The tool provides users with four approaches to generate synthetic or genomic background sequences matching mono- or k-mer composition of user-provided foreground sequences:

  1. synthetic k-mer shuffled sequences
  2. synthetic k-mer shuffled sequences in a sliding window
  3. genomic mononucleotide distribution matched sequences
  4. genomic mononucleotide distribution within a sliding window matched sequences

The 1st approach shuffles each user-provided sequences independently by preserving the k-mer composition of the input sequences. The 2nd approach applies the same method as the 1st approach but within a sliding window along the user-provided sequences. For the 3rd and 4th approaches, the background sequences are selected from a pool of provided genomic sequences to match the distribution of mononucleotide for each target sequence.
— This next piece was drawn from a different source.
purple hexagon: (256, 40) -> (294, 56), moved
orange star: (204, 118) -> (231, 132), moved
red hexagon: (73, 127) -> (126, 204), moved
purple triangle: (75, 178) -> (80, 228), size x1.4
The 4th approach considers the mean and standard deviation of %GC computed within the sliding window along the user-provided sequences to match as closely as possible the distribution for each user-provided sequence.

The approaches based on a sliding window were considered because due to evolutionary changes such as insertion of repetitive sequences, local rearrangements, or biochemical missteps, the target sequences may have sub-regions of distinct nucleotide composition.